Monday, October 26, 2015

EARLY RELEASE: WHO THE DRUG FELONS ARE AND WHERE THEY’LL GO

On November 1, over 6,000 drug felons will be released from federal prisons in effort to reduce 'harsh' drug laws

Associated Press
October 25, 2015

Six thousand drug felons are set for release around Nov. 1 as part of a national effort to reduce what have now been deemed too-harsh drug laws. All participants being released are drug offenders no longer deemed a danger to the community.

Who They Are

According to early release petitions obtained by The Associated Press from court records, they include:

— Lincoln Steve White, 43, who was caught buying 2 ounces of cocaine for $1,400 in Florida in 2008 and has served more than five years of a seven-year sentence. He plans to live with a girlfriend and put the heating and air conditioning repair skills he learned in prison to work.

— Chedrick Crummie, 45, who's leaving prison after serving 21 years for cocaine trafficking in South Florida, and has a janitorial job lined up through a local minister.

— Emilio Flores, 43, whose cocaine trafficking sentence fell from 10 years to six under the new guidelines. Flores believes his mental illness and addiction made him easy prey for manipulative drug dealers. Prison didn't help the situation, he said. "The treatment is to medicate the mentally ill into zombies," Flores, of Florida, wrote in his petition.

Where They're Going

About 2,000 of the 6,000 being released soon are being deported. Many others will be steered to traditional probation programs. Most have already been moved to halfway houses or home confinement over the past year, as their sentences were recalculated. Some will go to public or privately run programs that help prisoners ease back into society. How different states are handling the mass release:

— In eastern Pennsylvania, the 45 people being released early are just a blip on a probation department caseload that numbers 2,800 people.

— In Georgia, U.S. probation officers expect to see nearly 60 new offenders released the first week of November, 10 times the normal load. But the office has been working with family members and service providers to prioritize the caseload. "We want to make sure we help people get off to a good start, like we would if we had six cases coming out in the course of a week," said Robert Long, the chief U.S. probation officer for the Middle District, based in Macon.

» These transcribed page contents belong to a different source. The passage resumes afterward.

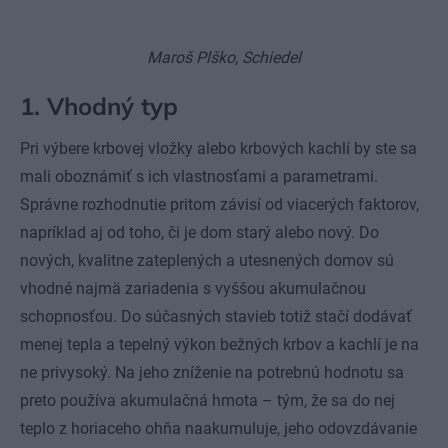
Maroš Plško, Schiedel
1. Vhodný typ
Pri výbere krbovej vložky alebo krbových kachlí by ste sa
mali oboznámiť s ich vlastnosťami a parametrami.
Správne rozhodnutie pritom závisí od viacerých faktorov,
napríklad aj od toho, či je dom starý alebo nový. Do
nových, kvalitne zateplených a utesnených domov sú
vhodné najmä zariadenia s vyššou akumulačnou
schopnosťou. Do súčasných stavieb totiž stačí dodávať
menej tepla a tepelný výkon bežných krbov a kachlí je na
ne privysoký. Na jeho zníženie na potrebnú hodnotu sa
preto používa akumulačná hmota – tým, že sa do nej
teplo z horiaceho ohňa naakumuluje, jeho odovzdávanie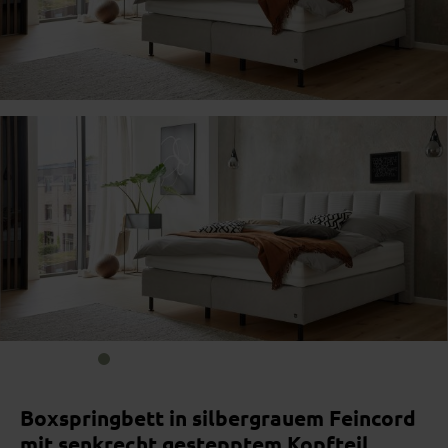
Bildergalerie überspringen
Boxspringbett in silbergrauem Feincord
mit senkrecht gestepptem Kopfteil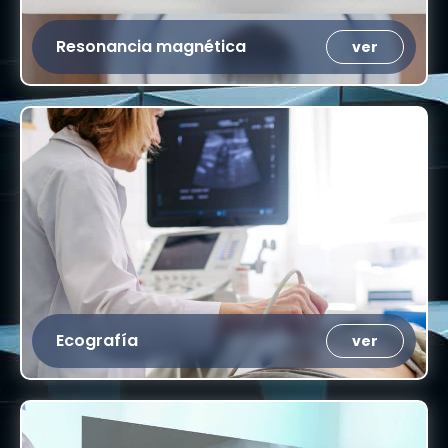
Resonancia magnética
ver
Ecografía
ver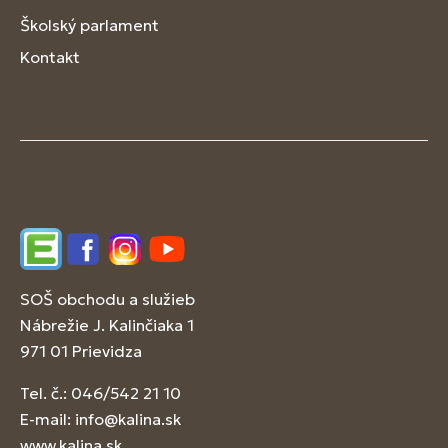
Školský parlament
Kontakt
Edupage
Facebook
Instagram
YouTube
SOŠ obchodu a služieb
Nábrežie J. Kalinčiaka 1
971 01 Prievidza
Tel. č.: 046/542 21 10
E-mail:
info@kalina.sk
www.kalina.sk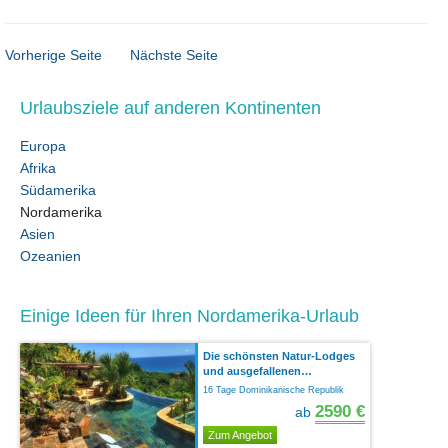
Vorherige Seite
Nächste Seite
Urlaubsziele auf anderen Kontinenten
Europa
Afrika
Südamerika
Nordamerika
Asien
Ozeanien
Einige Ideen für Ihren Nordamerika-Urlaub
Die schönsten Natur-Lodges
und ausgefallenen…
16 Tage Dominikanische Republik
2590 €
ab
Zum Angebot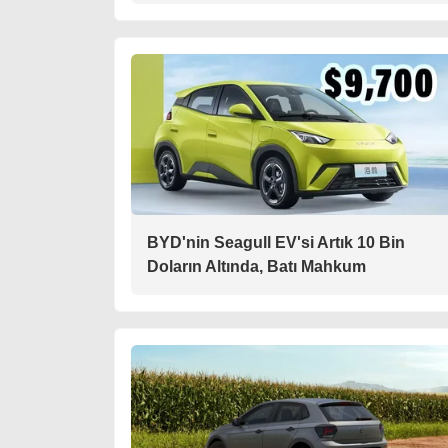
BYD'nin Seagull EV'si Artık 10 Bin
Doların Altında, Batı Mahkum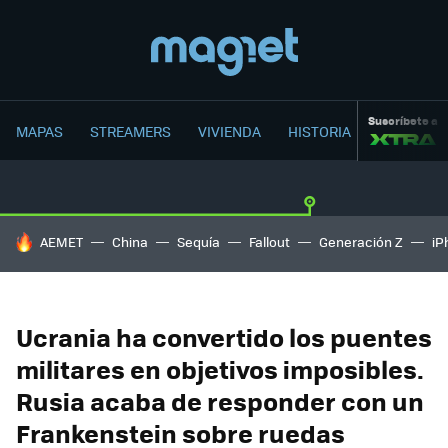
Suscríbete a
MAPAS
STREAMERS
VIVIENDA
HISTORIA
HOY SE HABLA DE
AEMET
China
Sequía
Fallout
Generación Z
iP
Ucrania ha convertido los puentes
militares en objetivos imposibles.
Rusia acaba de responder con un
Frankenstein sobre ruedas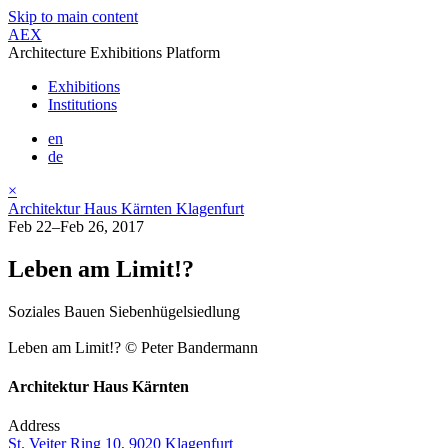
Skip to main content
AEX
Architecture Exhibitions Platform
Exhibitions
Institutions
en
de
×
Architektur Haus Kärnten Klagenfurt
Feb 22–Feb 26, 2017
Leben am Limit!?
Soziales Bauen Siebenhügelsiedlung
Leben am Limit!? © Peter Bandermann
Architektur Haus Kärnten
Address
St. Veiter Ring 10, 9020 Klagenfurt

— In Texas, where Volunteers for America operates two federal halfway houses, officials have been moving people out to the community to make beds available for the next wave leaving prison.

— In Kansas City, Missouri, retired police commander Ron Smith is program director of Second Chance KC. He said his agency helps about 4,000 released prisoners annually from all jails and prisons. Typically, about 475 of those prisoners come from federal lockup, and he doesn't expect that number to swell in November. "There will be some increase but we think we'll be able to handle that," Smith said. "There's nothing to worry about."

— The southern district of Ohio, including Cincinnati, Dayton and Columbus, has about 350 inmates in the early-release program, with 80 to 90 scheduled for release Nov. 1, said Phelps Jones, supervising officer for the U.S. Probation Office in Columbus. Between 20 and 30 of those are people in the country without legal permission being turned over to federal immigration authorities, he said.

War On Drugs

The nonprofit Sentencing Project argues the long prison sentences that grew out of the nation's "War on Drugs" have been ruinous for both families and taxpayers. Executive director Mark Mauer expects the early release of drug offenders to have "a "very minimal" effect on public safety.

"It's not going to release a crime wave, but some number of them are going to recidivate, because that's true of everyone (leaving prison)," he said.

"The reason we have mass incarceration is not because we don't have enough research documenting the problem with it, but, politically, policymakers have been fearful of being soft on crime for too many years," he said. "Now that there's a greater comfort level, we can discuss what would work better."

EDITOR'S NOTE: The largest number - 578 - of federal drug offenders to be released and not deported will be coming to Texas. Since drug offenders are usually involved in other crimes as well, look for many of these individuals to be committing new crimes shortly after their release from prison, their supervision by federal probation officers notwithstanding.

1 comment:

Anonymous said...

The War on Drugs was a joke. It was more of a police action rather than a war. You can win a war.